Let's Rethink "Go Long"
When Carl Levin takes over the Senate Armed Services Committee in January, he should investigate why the Bush Administration is likely to recommend a vast expansion of our training and advisory commitment to the Iraqis, when we have grossly bungled the effort so far.
In dozens of official interviews compiled by the Army for its oral history archives, officers who had been involved in training and advising Iraqis bluntly criticized almost every aspect of the effort. Some officers thought that team members were often selected poorly. Others fretted that the soldiers who prepared them had never served in Iraq and lacked understanding of the tasks of training and advising.
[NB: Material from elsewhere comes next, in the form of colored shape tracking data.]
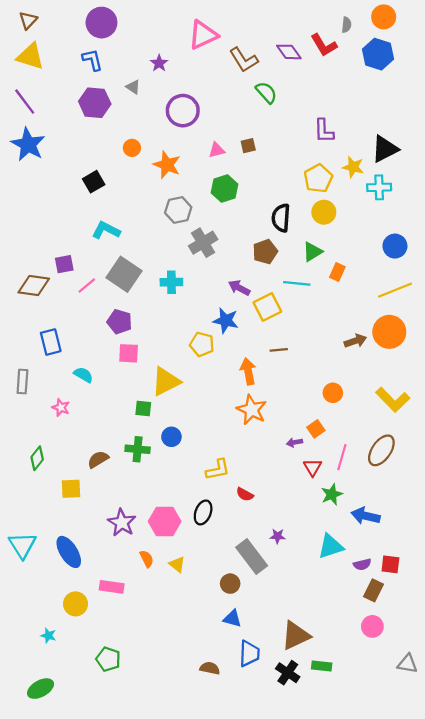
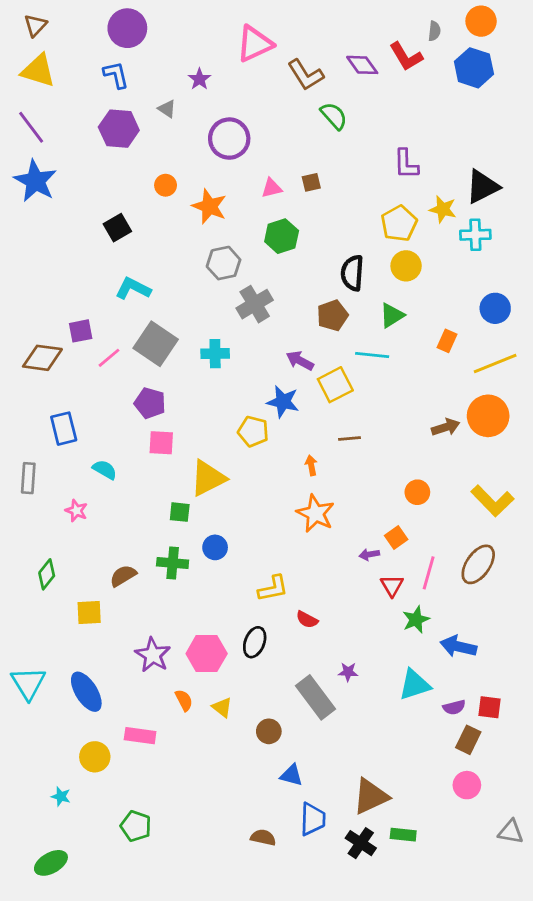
orange rectangle: (337, 272) -> (447, 341), moved
orange arrow: (248, 371) -> (311, 465), size x0.6
brown circle: (230, 584) -> (269, 731), moved

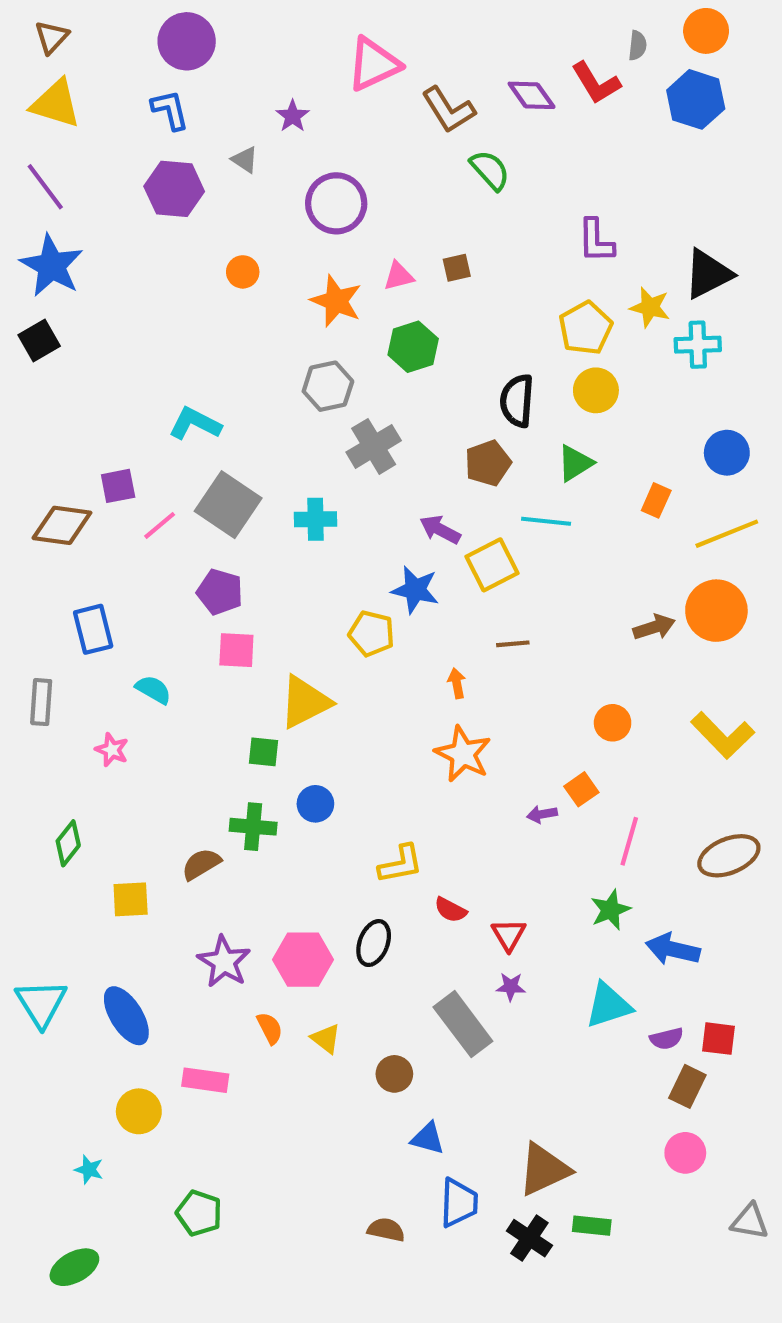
orange star: (209, 206) -> (336, 301), moved
black square: (117, 228) -> (39, 340), moved
brown ellipse: (478, 564) -> (729, 856), moved, turned 33
brown semicircle: (123, 576) -> (201, 864), moved
red triangle: (392, 586) -> (509, 935), moved

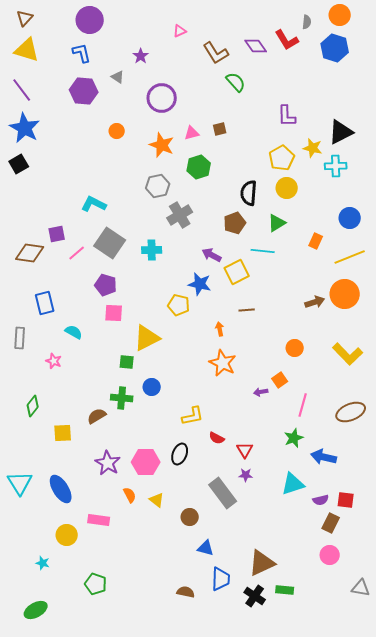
pink triangle: (374, 64) -> (180, 31), size x0.5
Many said they felt insufficiently supported by the Army while in Iraq, with intermittent shipments of supplies and interpreters who often did not seem to understand English.
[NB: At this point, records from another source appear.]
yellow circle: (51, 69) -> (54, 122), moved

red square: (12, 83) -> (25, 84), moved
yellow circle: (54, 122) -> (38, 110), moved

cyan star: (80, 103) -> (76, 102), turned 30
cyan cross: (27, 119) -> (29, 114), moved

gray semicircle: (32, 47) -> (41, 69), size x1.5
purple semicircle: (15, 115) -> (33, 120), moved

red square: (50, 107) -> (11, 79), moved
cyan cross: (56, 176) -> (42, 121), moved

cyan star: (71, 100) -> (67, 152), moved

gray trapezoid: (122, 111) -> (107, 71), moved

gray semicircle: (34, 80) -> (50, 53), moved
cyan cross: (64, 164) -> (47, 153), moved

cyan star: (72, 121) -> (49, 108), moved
The Iraqi officers interviewed by an Army team also had complaints; the top one was that they were being advised by officers far junior to them who had never seen combat.
Some of the American officers even faulted their own lack of understanding of the task. "If I had to do it again, I know I'd do it completely different," reported Maj. Mike Sullivan, who advised an Iraqi army battalion in 2004. "I went there with the wrong attitude and I thought I understood Iraq and the history because I had seen PowerPoint slides, but I really didn't."
How much taxpayer money has Donald Rumsfeld squandered on this effort, and why again do we feel that the American military should be training the Iraqis on how to secure their country? But I'm sure this is somehow not Rummy's fault, but rather Bill Clinton's, right?